Aglomerasi Metropolitan Politik Pemerintahan

Cegah Kehancuran Bangsa, Romo Bei Ingatkan Pentingnya Integrasi Pendidikan Karakter di Kurikulum Pembelajaran

Hilmi Setiawan • Rabu, 28 Januari 2026 | 08:00 WIB
Direktur Perkumpulan Strada Romo Odemus Bei Witono (kiri) menyampaikan pentingnya pendidikan karakter dalam peluncuran buku 50 Tahun Tak Lekang Dimakan Waktu di Jakarta (27/1). (Hilmi/Jawa Pos)
Direktur Perkumpulan Strada Romo Odemus Bei Witono (kiri) menyampaikan pentingnya pendidikan karakter dalam peluncuran buku 50 Tahun Tak Lekang Dimakan Waktu di Jakarta (27/1). (Hilmi/Jawa Pos)

JawaPos.com - Proses pembelajaran tidak boleh hanya mengutamakan aspek pengajaran mata pelajaran saja. Tetapi juga harus menekankan aspek pendidikan kurikulum. Bahkan pendidikan karakter harus bisa diintegrasikan di dalam kurikulum pembelajaran yang sedang berjalan.

Pentingnya aspek pendidikan karakter itu disampaikan Direktur Perkumpulan Strada Romo Odemus Bei Witono (kiri) menyampaikan pentingnya pendidikan karakter dalam peluncuran buku Tak Lekanh Dimakan Waktu di Jakarta (27/1). Buku ini merekam 50 tahun hadirnya Yayasan Toyota dan Astra di Indonesia. Dia menegaskan pendidikan karakter perlu diintegrasikan di kurikulum.

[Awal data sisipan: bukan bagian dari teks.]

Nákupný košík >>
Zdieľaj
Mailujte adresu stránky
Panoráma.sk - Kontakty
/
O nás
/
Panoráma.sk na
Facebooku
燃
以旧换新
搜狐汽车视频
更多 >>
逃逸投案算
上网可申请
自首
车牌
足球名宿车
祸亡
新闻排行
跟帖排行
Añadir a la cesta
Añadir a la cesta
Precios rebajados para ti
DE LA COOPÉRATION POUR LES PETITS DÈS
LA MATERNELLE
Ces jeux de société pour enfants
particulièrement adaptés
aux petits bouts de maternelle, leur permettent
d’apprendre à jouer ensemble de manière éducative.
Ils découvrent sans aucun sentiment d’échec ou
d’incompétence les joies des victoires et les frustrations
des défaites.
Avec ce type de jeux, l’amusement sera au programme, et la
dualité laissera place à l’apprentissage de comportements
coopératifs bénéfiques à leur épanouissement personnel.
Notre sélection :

"Tanpa ada integrasi itu, maka pendidikan akan menyiapkan kehancuran bangsa," jelasnya. Romo Bei mengatakan banyak negara yang berhasil jadi negara maju, karena menekankan aspek pendidikan karakter.

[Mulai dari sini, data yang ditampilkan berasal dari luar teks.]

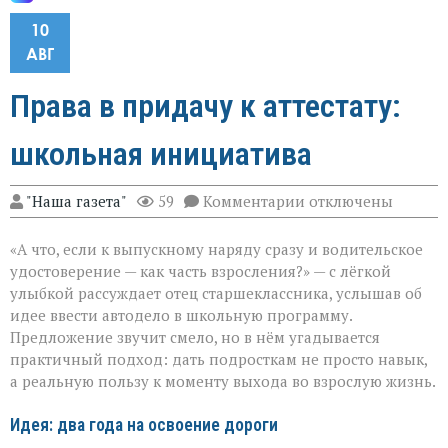
10
АВГ
Права в придачу к аттестату:
школьная инициатива
к
"Наша газета"
59
Комментарии
отключены
записи
Права
«А что, если к выпускному наряду сразу и водительское
в
придачу
удостоверение — как часть взросления?» — с лёгкой
к
улыбкой рассуждает отец старшеклассника, услышав об
аттестату:
идее ввести автодело в школьную программу.
школьная
инициатива
Предложение звучит смело, но в нём угадывается
практичный подход: дать подросткам не просто навык,
а реальную пользу к моменту выхода во взрослую жизнь.
Идея: два года на освоение дороги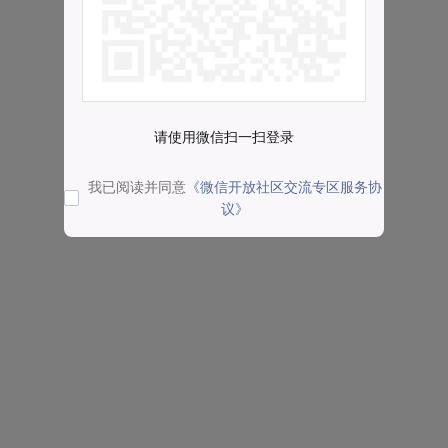
请使用微信扫一扫登录
我已阅读并同意
《微信开放社区交流专区服务协
议》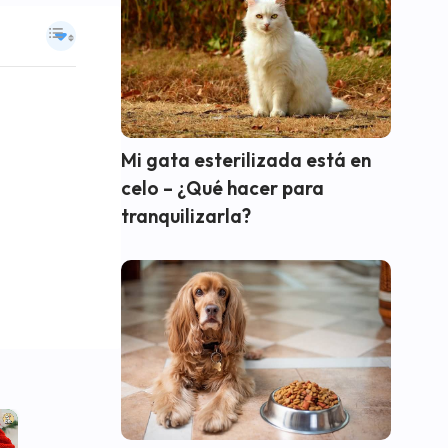
Mi gata esterilizada está en
celo – ¿Qué hacer para
tranquilizarla?
×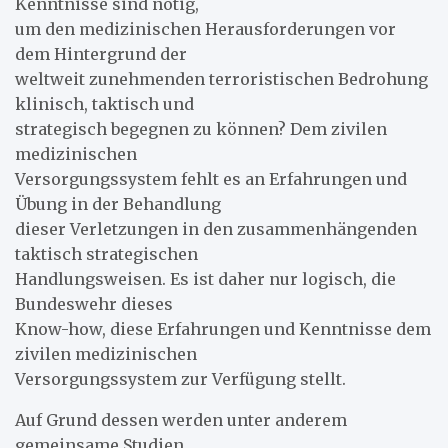
Kenntnisse sind nötig,
um den medizinischen Herausforderungen vor
dem Hintergrund der
weltweit zunehmenden terroristischen Bedrohung
klinisch, taktisch und
strategisch begegnen zu können? Dem zivilen
medizinischen
Versorgungssystem fehlt es an Erfahrungen und
Übung in der Behandlung
dieser Verletzungen in den zusammenhängenden
taktisch strategischen
Handlungsweisen. Es ist daher nur logisch, die
Bundeswehr dieses
Know-how, diese Erfahrungen und Kenntnisse dem
zivilen medizinischen
Versorgungssystem zur Verfügung stellt.
Auf Grund dessen werden unter anderem
gemeinsame Studien,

"Diantaranya adalah Jepang yang punya karakter seperti ikan salmon atau ikan tuna," jelasnya. Karakter tersebut adalah selalu bergerak dan berjalan cepat.

Menurut dia karakter itu mengandung dua arti. Yaitu kemampuan menghitung dengan cermat dan tau arah yang akan dituju. Dengan karakter tersebut seseorang bisa mengetahui apa saja potensi dan kekurangannya. Kemudian memahami mengarahkan potensinya itu ke titik yang dituju.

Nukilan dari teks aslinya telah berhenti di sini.